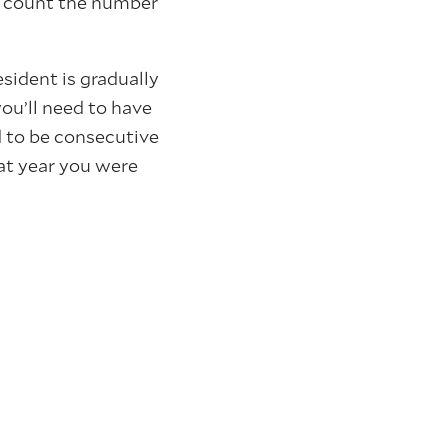
n count the number
esident is gradually
ou’ll need to have
d to be consecutive
hat year you were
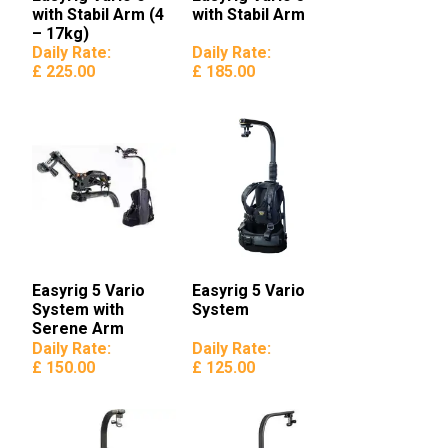
with Stabil Arm (4
with Stabil Arm
– 17kg)
Daily Rate:
Daily Rate:
£ 225.00
£ 185.00
Easyrig 5 Vario
Easyrig 5 Vario
System with
System
Serene Arm
Daily Rate:
Daily Rate:
£ 150.00
£ 125.00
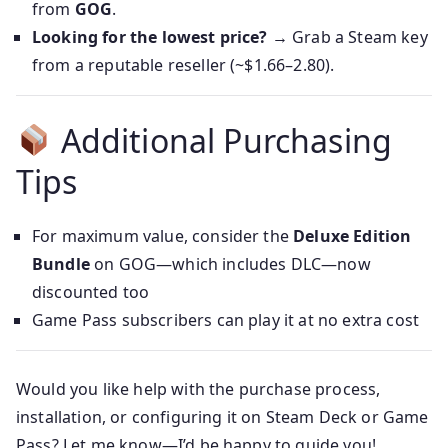
from
GOG
.
Looking for the lowest price?
→ Grab a Steam key
from a reputable reseller (~$1.66–2.80).
Additional Purchasing
Tips
For maximum value, consider the
Deluxe Edition
Bundle
on GOG—which includes DLC—now
discounted too
Game Pass subscribers can play it at no extra cost
Would you like help with the purchase process,
installation, or configuring it on Steam Deck or Game
Pass? Let me know—I’d be happy to guide you!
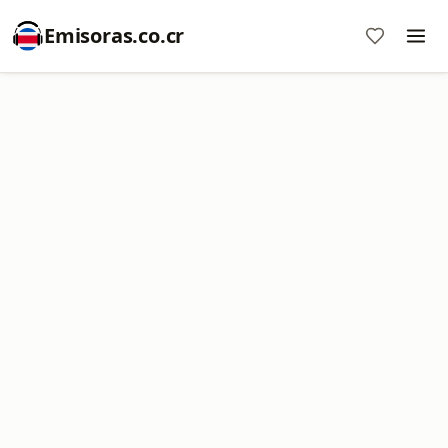
Emisoras.co.cr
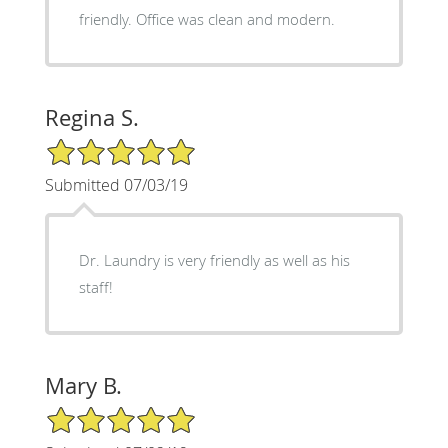
friendly. Office was clean and modern.
Regina S.
5/5 Star Rating
Submitted 07/03/19
Dr. Laundry is very friendly as well as his
staff!
Mary B.
5/5 Star Rating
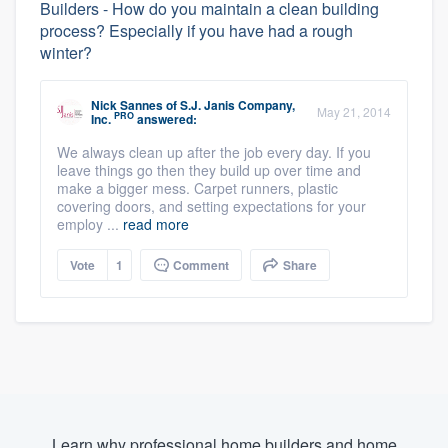
Builders - How do you maintain a clean building
process? Especially if you have had a rough
winter?
Nick Sannes
of
S.J. Janis Company,
May 21, 2014
PRO
Inc.
answered:
We always clean up after the job every day. If you
leave things go then they build up over time and
make a bigger mess. Carpet runners, plastic
covering doors, and setting expectations for your
employ ...
read more
Vote
1
Comment
Share
Learn why professional home builders and home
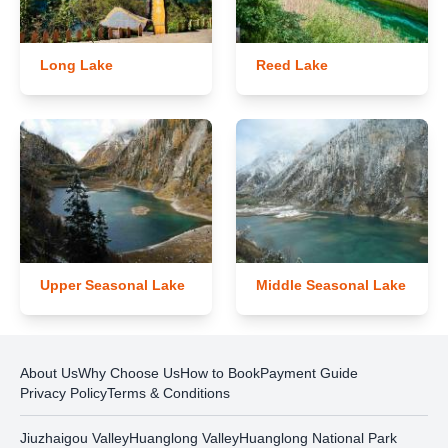
Long Lake
Reed Lake
Upper Seasonal Lake
Middle Seasonal Lake
About Us
Why Choose Us
How to Book
Payment Guide
Privacy Policy
Terms & Conditions
Jiuzhaigou Valley
Huanglong Valley
Huanglong National Park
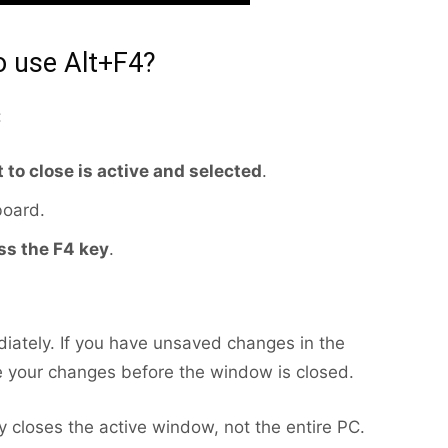
 use Alt+F4?
:
 to close is active and selected
.
board.
ss the F4 key
.
iately. If you have unsaved changes in the
 your changes before the window is closed.
nly closes the active window, not the entire PC.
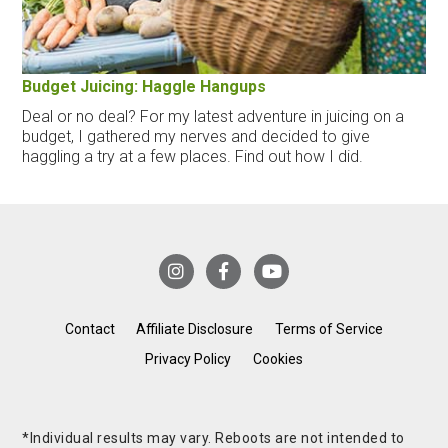
Budget Juicing: Haggle Hangups
Deal or no deal? For my latest adventure in juicing on a
budget, I gathered my nerves and decided to give
haggling a try at a few places. Find out how I did.
Contact
Affiliate Disclosure
Terms of Service
Privacy Policy
Cookies
*Individual results may vary. Reboots are not intended to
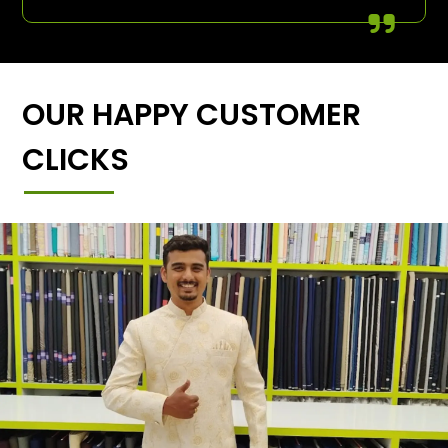
OUR HAPPY CUSTOMER
CLICKS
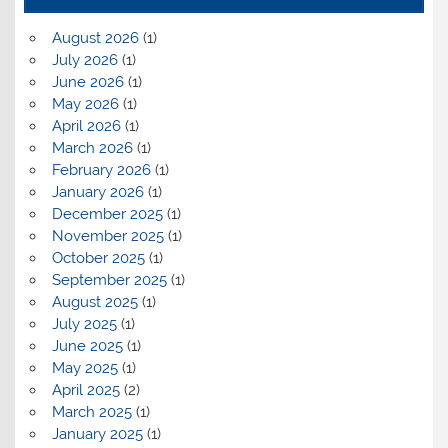
August 2026
(1)
July 2026
(1)
June 2026
(1)
May 2026
(1)
April 2026
(1)
March 2026
(1)
February 2026
(1)
January 2026
(1)
December 2025
(1)
November 2025
(1)
October 2025
(1)
September 2025
(1)
August 2025
(1)
July 2025
(1)
June 2025
(1)
May 2025
(1)
April 2025
(2)
March 2025
(1)
January 2025
(1)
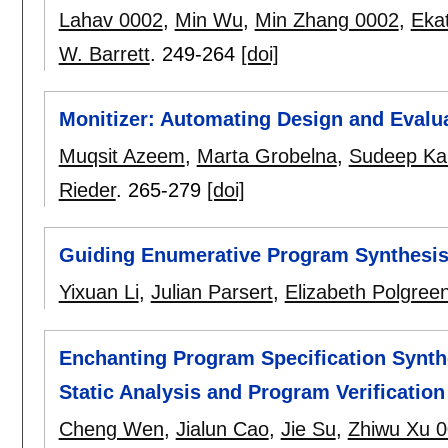
Lahav 0002
,
Min Wu
,
Min Zhang 0002
,
Eka
W. Barrett
.
249-264
[doi]
Monitizer: Automating Design and Evalu
Muqsit Azeem
,
Marta Grobelna
,
Sudeep Ka
Rieder
.
265-279
[doi]
Guiding Enumerative Program Synthesis
Yixuan Li
,
Julian Parsert
,
Elizabeth Polgree
Enchanting Program Specification Synt
Static Analysis and Program Verification
Cheng Wen
,
Jialun Cao
,
Jie Su
,
Zhiwu Xu 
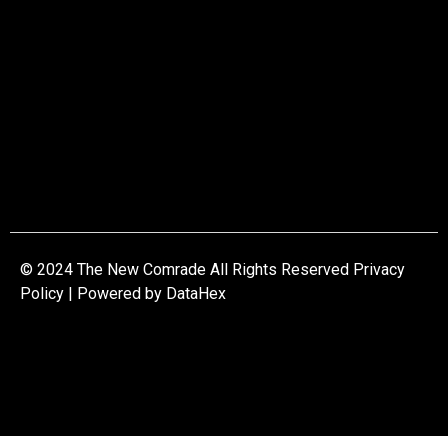
© 2024 The New Comrade All Rights Reserved Privacy
Policy | Powered by
DataHex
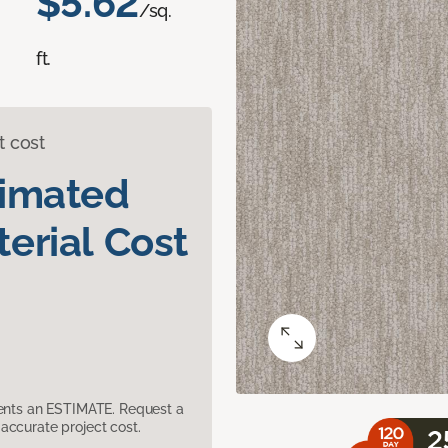
$5.62
/sq.
ft.
t cost
timated
erial Cost
sents an ESTIMATE. Request a
accurate project cost.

_____

## ABOUT THIS EXERCISE
Find all the lines with "friendly" in the data and copy them.

## FINAL ANSWER
friendly. Office was clean and modern.
Dr. Laundry is very friendly as well as his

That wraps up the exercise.